Dean Wright stated, “There might be particular features of this conversation (placement of people in the room, door open or closed, anything said about the student’s right to leave, anything said about purpose of the meeting) that would be relevant to a court.” He continued that the factors presented to him in this matter “would certainly weigh on the side of calling it “custody.”

This particular situation is complicated further by the fact that the police present in the room evidently did not ask questions, but apparently used the assistant principal James as an agent to ask questions of the students in their presence. Because they did not directly ask students questions, they are placing a step between them and interrogation, making it more difficult for parents to directly prove that they should have been notified of the questioning.

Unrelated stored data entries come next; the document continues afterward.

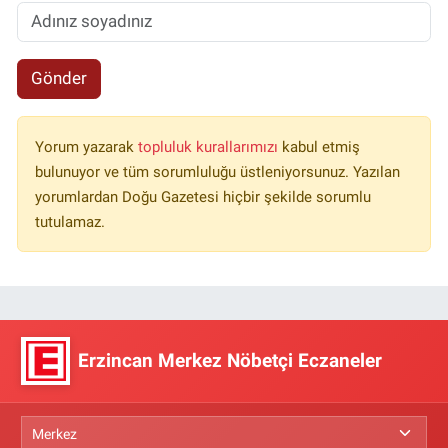
Gönder
Yorum yazarak
topluluk kurallarımızı
kabul etmiş
bulunuyor ve tüm sorumluluğu üstleniyorsunuz. Yazılan
yorumlardan Doğu Gazetesi hiçbir şekilde sorumlu
tutulamaz.
Erzincan Merkez Nöbetçi Eczaneler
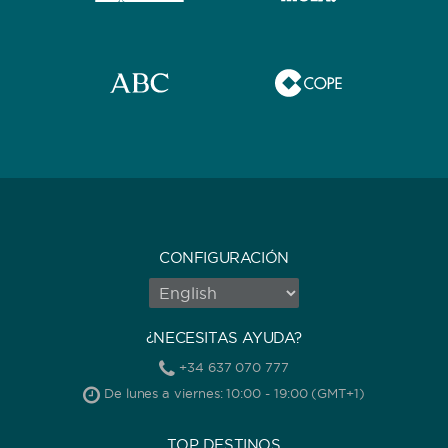
CONFIGURACIÓN
¿NECESITAS AYUDA?
+34 637 070 777
De lunes a viernes: 10:00 - 19:00 (GMT+1)
TOP DESTINOS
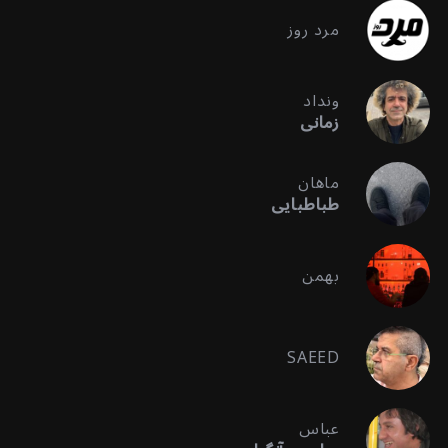
مرد روز
ونداد
زمانی
ماهان
طباطبایی
بهمن
SAEED
عباس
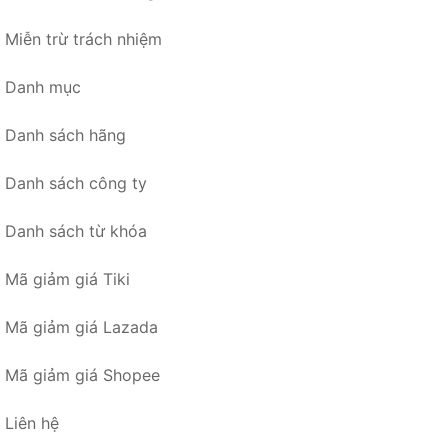
Miễn trừ trách nhiệm
Danh mục
Danh sách hãng
Danh sách công ty
Danh sách từ khóa
Mã giảm giá Tiki
Mã giảm giá Lazada
Mã giảm giá Shopee
Liên hệ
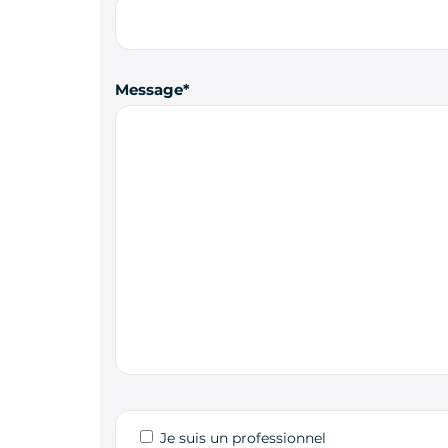
Message
Je suis un professionnel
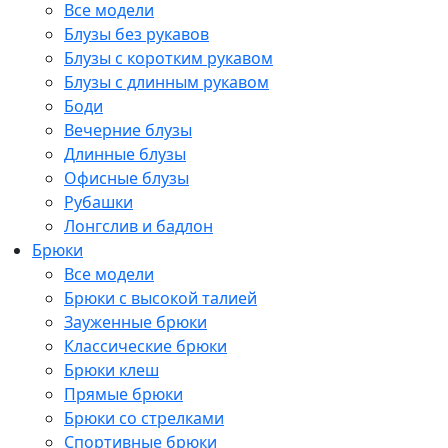
Все модели
Блузы без рукавов
Блузы с коротким рукавом
Блузы с длинным рукавом
Боди
Вечерние блузы
Длинные блузы
Офисные блузы
Рубашки
Лонгслив и бадлон
Брюки
Все модели
Брюки с высокой талией
Зауженные брюки
Классические брюки
Брюки клеш
Прямые брюки
Брюки со стрелками
Спортивные брюки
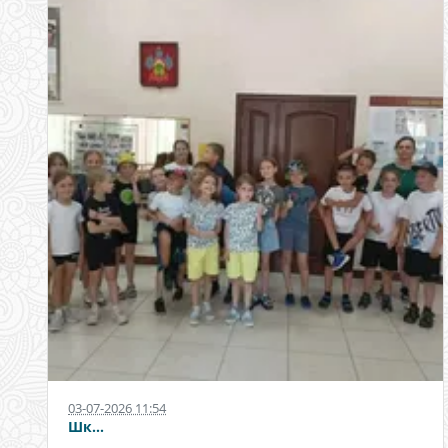
03-07-2026 11:54
Шк...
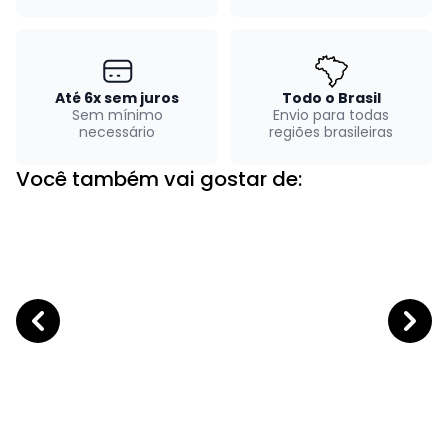
Até 6x sem juros
Todo o Brasil
Sem mínimo
Envio para todas
necessário
regiões brasileiras
Você também vai gostar de:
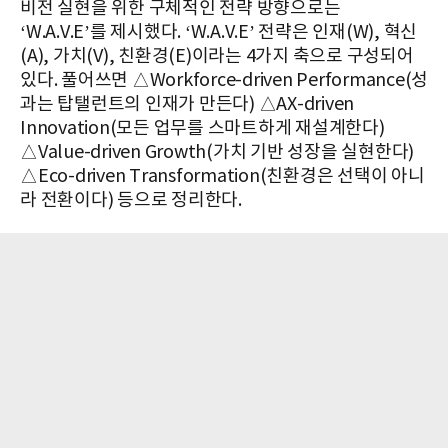
비전 실현을 위한 구체적인 전략 방향으로는
‘W.A.V.E’를 제시했다. ‘W.A.V.E’ 전략은 인재(W), 혁신
(A), 가치(V), 친환경(E)이라는 4가지 축으로 구성되어
있다. 풀어쓰면 △Workforce-driven Performance(성
과는 탑탤런트의 인재가 만든다) △AX-driven
Innovation(모든 업무를 스마트하게 재설계한다)
△Value-driven Growth(가치 기반 성장을 실현한다)
△Eco-driven Transformation(친환경은 선택이 아니
라 전환이다) 등으로 정리한다.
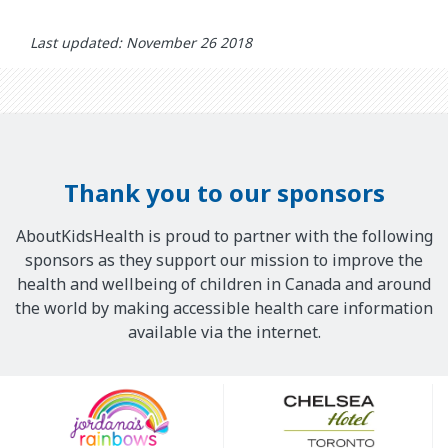
Last updated: November 26 2018
Thank you to our sponsors
AboutKidsHealth is proud to partner with the following
sponsors as they support our mission to improve the
health and wellbeing of children in Canada and around
the world by making accessible health care information
available via the internet.
Our
Sponsors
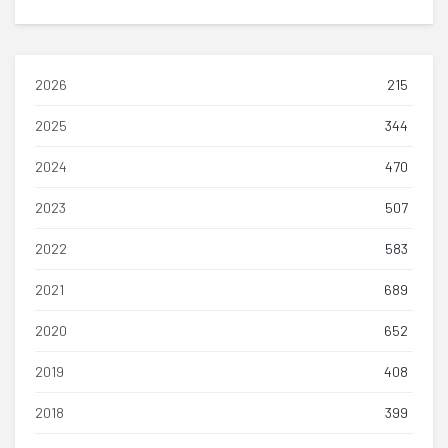
2026
215
2025
344
2024
470
2023
507
2022
583
2021
689
2020
652
2019
408
2018
399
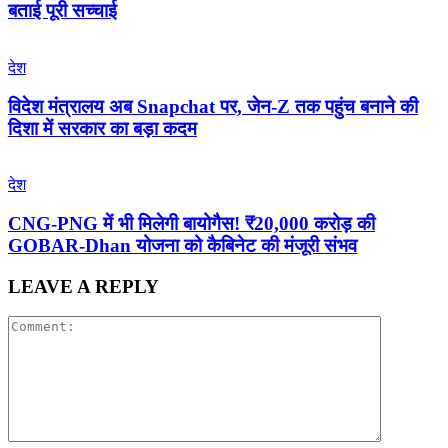
बताई पूरी सच्चाई
देश
विदेश मंत्रालय अब Snapchat पर, जेन-Z तक पहुंच बनाने की
दिशा में सरकार का बड़ा कदम
देश
CNG-PNG में भी मिलेगी बायोगैस! ₹20,000 करोड़ की
GOBAR-Dhan योजना को कैबिनेट की मंजूरी संभव
LEAVE A REPLY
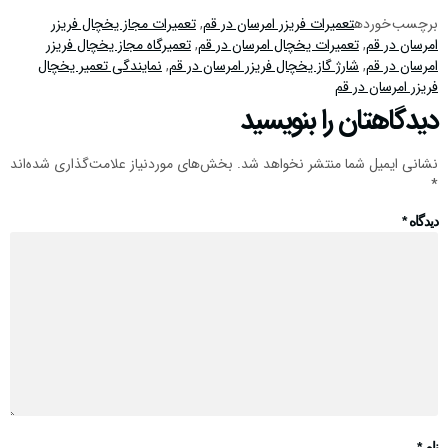
برچسب خورده
تعمیرات فریزر امرسان در قم
,
تعمیرات مجاز یخچال فریزر
امرسان در قم
,
تعمیرات یخچال امرسان در قم
,
تعمیرگاه مجاز یخچال فریزر
امرسان در قم
,
شارژ گاز یخچال فریزر امرسان در قم
,
نمایندگی تعمیر یخچال
فریزر امرسان در قم
دیدگاهتان را بنویسید
نشانی ایمیل شما منتشر نخواهد شد.
بخش‌های موردنیاز علامت‌گذاری شده‌اند
*
دیدگاه
*
نام
*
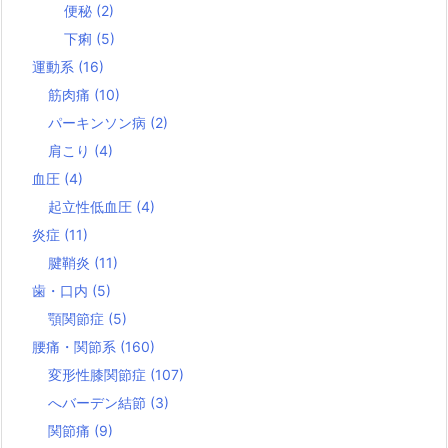
便秘
(2)
下痢
(5)
運動系
(16)
筋肉痛
(10)
パーキンソン病
(2)
肩こり
(4)
血圧
(4)
起立性低血圧
(4)
炎症
(11)
腱鞘炎
(11)
歯・口内
(5)
顎関節症
(5)
腰痛・関節系
(160)
変形性膝関節症
(107)
へバーデン結節
(3)
関節痛
(9)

However, repeated statements from the school and Theo Helm, the district’s chief of staff, stated that “police are continuing to investigate” and that the school and district was “working closely with the police.”

Does the fact that the school administrator appears to have taken lead on this investigation demonstrate sloppy police work or a willful run-around parental and student rights? Did James feel so threatened by his students that he felt it necessary to have police present when he questioned them or was he operating as an agent of the police? Would that impact the validity of any testimony made in that setting? Will any of the information gathered through these questioning sessions led by James be in any way admissible in court? These are all questions that will be played out in court, whether in the trials of the two students arrested or in the lawsuits likely to be filed by the parents of questioned students.

What is known is that parents are once again frustrated with the WSFCS. Just as in the situation around the toxic waste on the Hanes/Lowrance campus, the issue is parental notification and what rights parents have to information about their children and the conditions in which they are attending classes. The school system and police knew of the threats on April 10th, but parents were not even notified until the evening of the 13th, after their children had been at school that day. It took over two weeks from when parents were first notified of the threats until the announcement that two students had criminal charges filed against them, and even in that release, the investigation was said to be ongoing. During that time period, parents went 10 days without comment from the school on the matter, in spite of an ongoing investigation and police presence on campus.

Everyone wants their children to be safe, but at what price? Do we teach our young people to give into fear and surrender that rights and dignity for some promise of safety? Parents, teachers, school administrators, and police officers should not be people that kids fear. They should be people that they admire. We may never know exactly what happened in the case of this particular threat. What we do know is that the behavior and actions of the adults in this situation are being watched by our kids and it is up to the adults to behave like grown-ups and show students how people behave when they have mutual respect for their fellow citizens- not how people behave when they panic.


Editor’s Note:

In the interest of full disclosure CCD staffers have student(s) at Atkins High School.

*Ron Wright is the co-author of two casebooks in criminal procedure and sentencing; his empirical research concentrates on the work of criminal prosecutors. He is a board member of the Prosecution and Racial Justice Project of the Vera Institute of Justice, and has been an advisor or board member for Families Against Mandatory Minimum Sentences (FAMM), North Carolina Prisoner Legal Services, Inc., and the Winston-Salem Citizens’ Police Review Board. Prior to joining the Wake Forest faculty, he was a trial attorney with the U.S. Department of Justice, prosecuting antitrust and other white-collar criminal cases.